Bild zur Katalognummer 23: sogenannter Bopparder SömmerThomas G. Tempel (GDKE Denkmalpflege) | sogenannter Bopparder Sömmer | Nr. 23, Abb. 1

[Druckseite XLIV] Deutsch als Inschriftensprache wird in Grabinschriften erst verhältnismäßig spät eingeführt; die frühen Texte finden sich anderswo: Während das erste deutsche Wort colwri (zollfrei) bereits in einer Rechtsinschrift aus der 1. Hälfte des 12. Jahrhunderts verwendet wurde (Nr. 13), lassen sich die beiden ersten vollständigen deutschsprachigen Inschriften auf zwei vor 1327 hergestellten Maßgefäßen (Nrr. 23, 24) nachweisen. Weiterhin sind im 14. Jahrhundert Glocken (Nrr. 39, 49, 50, 74, 90, 93), Wandmalerei (Nrr. 63, 107, 140) und Glasmalerei (Nr. 72) Träger deutscher Inschriften. Auch die zum Teil gereimte Bauinschrift der Stiftskirche in St. Goar von 1444 (Nr. 71) wurde auf deutsch verfaßt. Deutsch als Inschriftensprache wird erst seit dem Ende des 15. Jahrhunderts in den Grabinschriften der Adeligen verwendet, dann aber von ihnen während des 16. und 17. Jahrhunderts – mit einer Ausnahme (Nr. 313) – durchgehend beibehalten. Nur die Grabinschriften der in der Liebfrauenkirche zu Oberwesel bestatteten Herren von Schönburg auf Wesel sind sowohl in Deutsch als auch in Latein abgefaßt. In die Grabinschriften des Bürgertums findet die Volkssprache dagegen nur zögernd Eingang161): Erstmals 1520 und 1522 (Nrr. 171, 174) vereinzelt nachgewiesen, läßt sie sich erst wieder auf den nach 1556 (Nr. 206) einsetzenden Grabkreuzen und dann verstärkt ab 1572 auch wieder auf Grabplatten (Nrr. 217, 221, 228, 230, 238 u. ö.) beobachten. Interessanterweise werden um die Wende zum 17. Jahrhundert auf Grabdenkmälern des Adels und des Bürgertums vielfältige Formen gemischtsprachiger Inschriften verwendet: So kann auf ein und demselben Denkmal die Sterbeinschrift in Deutsch und ein anderer zugehöriger Text wie eine Stifterinschrift (Nr. 231), ein Grabgedicht (Nrr. 234, 236) oder ein Bibelspruch (Nrr. 255, 273, 283, 356) in Latein abgefaßt sein. In einem Fall (Nr. 247) liegen sogar alle Arten von Grabinschriften in Latein und nur der zugehörige Bibelspruch in Deutsch vor. Spätestens seit dem Ende des 16. Jahrhunderts bevorzugte das (ratsfähige) städtische Bürgertum – mit einigen Ausnahmen (Nrr. 287, 316, 404, 426) – deutschsprachige Grabinschriften; in St. Goar trifft diese Beobachtung auch etwa für die Hälfte der in der Stiftskirche begrabenen landgräflich-hessischen Beamten zu. Ebenso sind die Inschriften auf dem vor 1599 hergestellten Kenotaph der Landgräfin Anna Elisabeth von Hessen-Rheinfels (Nr. 261) in St. Goar durchgehend deutschsprachig.

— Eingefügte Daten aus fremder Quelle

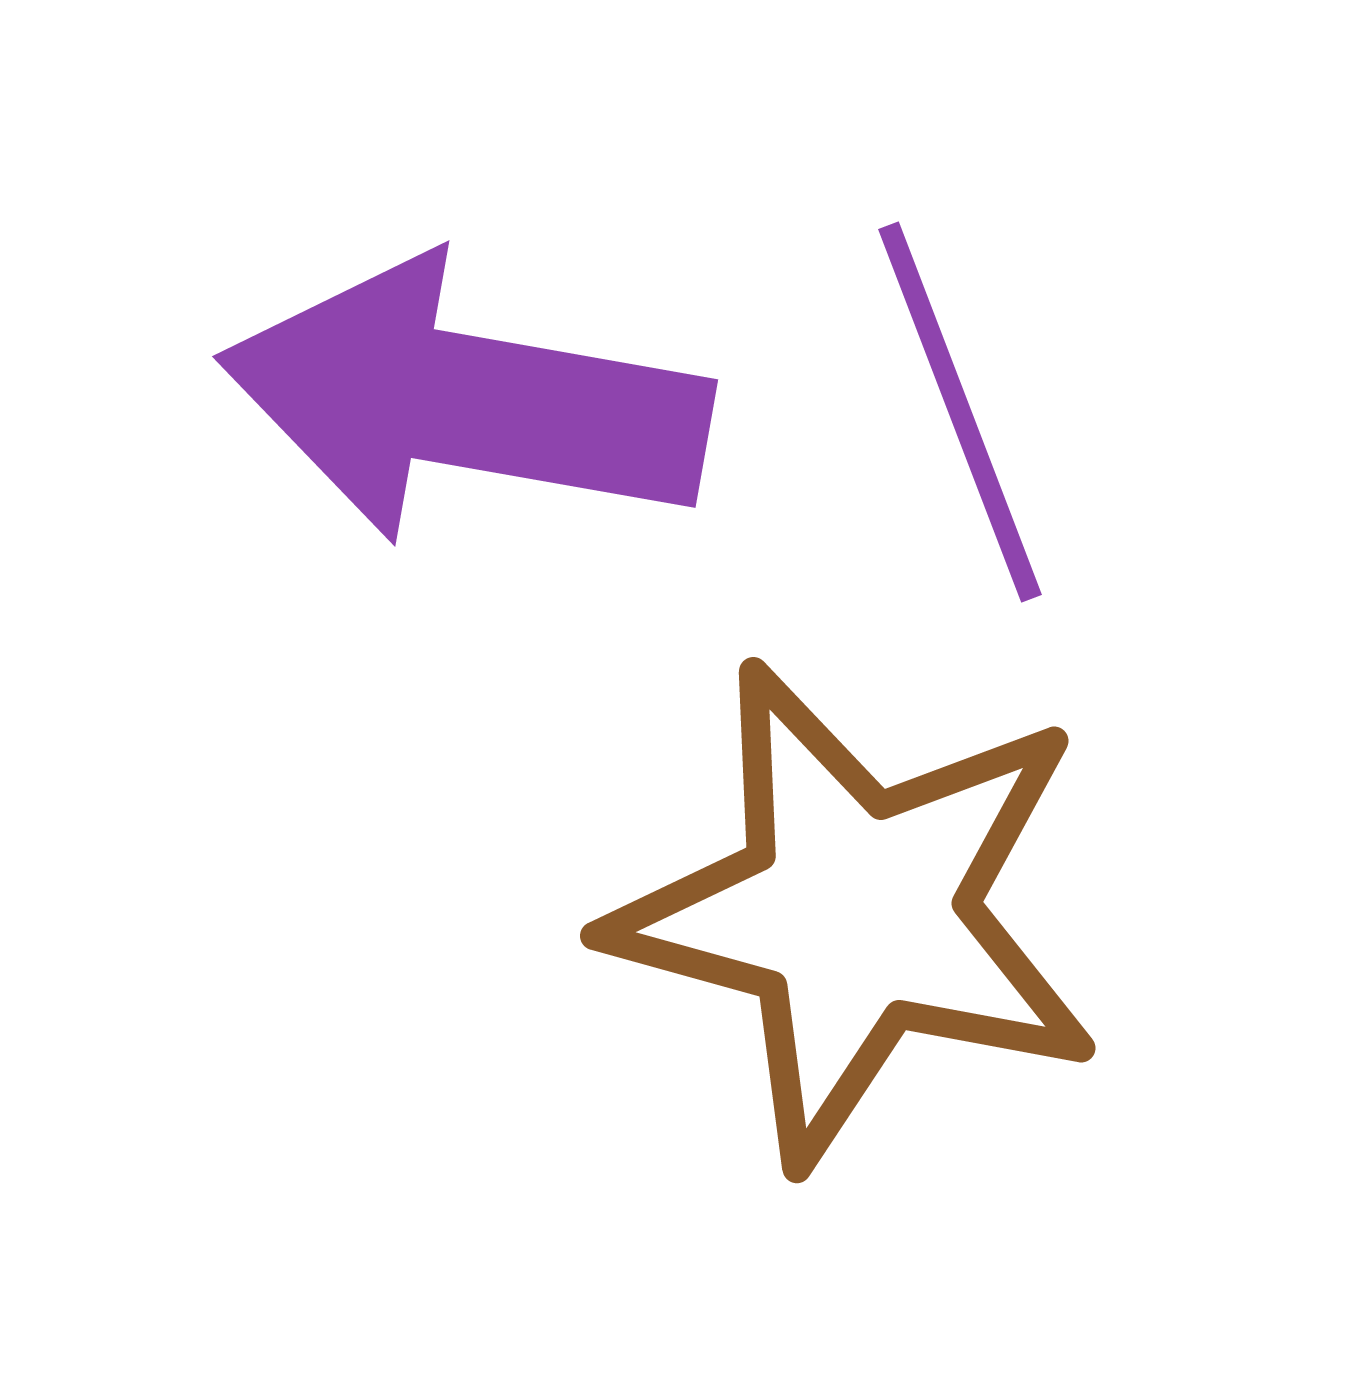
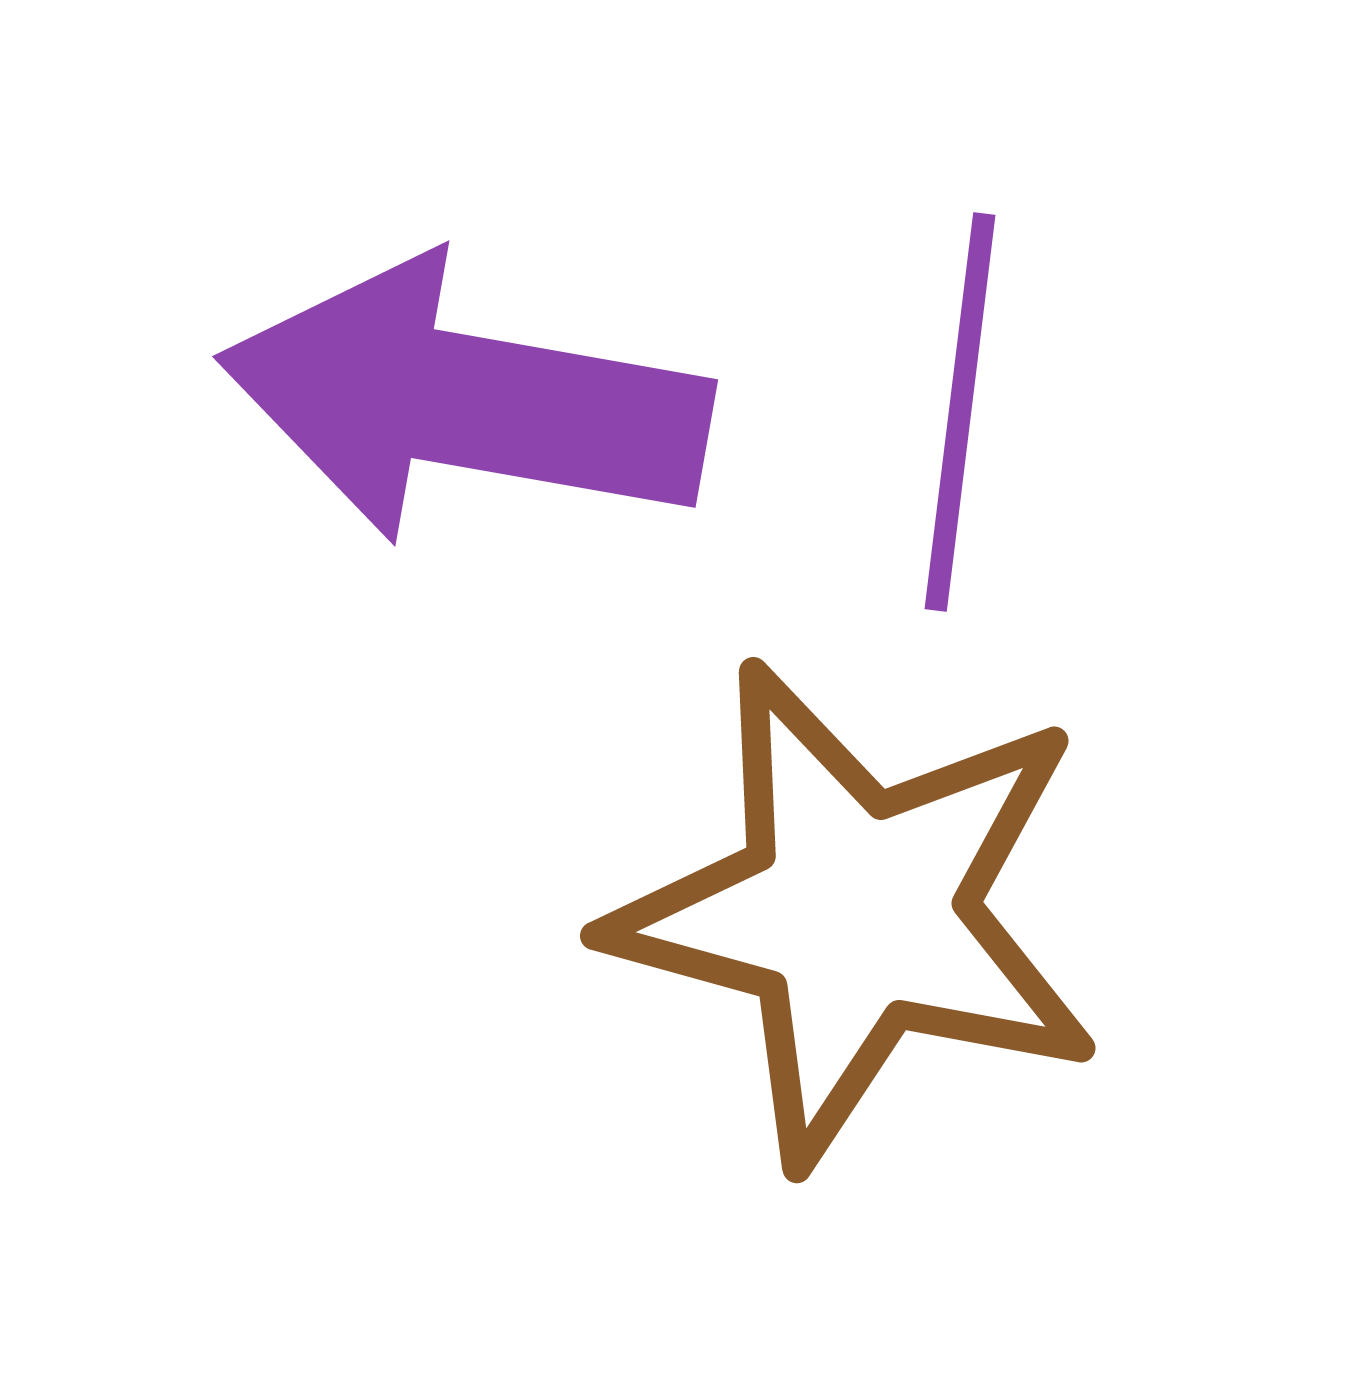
purple line: rotated 28 degrees clockwise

Insgesamt gesehen konnte die Volkssprache das Latein in den Grabinschriften des 17. Jahrhunderts nicht verdrängen, dazu dürfte zumindest in Boppard und Oberwesel der Einfluß der katholischen Stiftsgeistlichkeit und der dortigen Klöster zu stark gewesen sein. Die Grabinschriften dieses großen und heterogenen Personenkreises wurden mit nur wenigen Ausnahmen (Nrr. 302, 353, 367) nach wie vor in Latein verfaßt, ebenso die zahlreicher höherrangiger Amtsträger und landesherrlicher Beamter, desgleichen die der protestantischen Geistlichkeit in St. Goar. Auch Landgraf Ernst von Hessen-Rheinfels ließ in der zweiten Hälfte des 17. Jahrhunderts alle unter seinem Einfluß entstandenen Inschriften in lateinischer Sprache abfassen – vielleicht genauso ein Reflex auf seinen 1652 vollzogenen Konfessionswechsel hin zur katholischen Kirche. Die 1680 von seinem Sohn Wilhelm für zwei frühverstorbene Töchter in Auftrag gegebene Grabplatte (Nr. 434) aus dem Franziskanerinnen-Kloster in Boppard trägt ebenfalls eine lateinische Inschrift.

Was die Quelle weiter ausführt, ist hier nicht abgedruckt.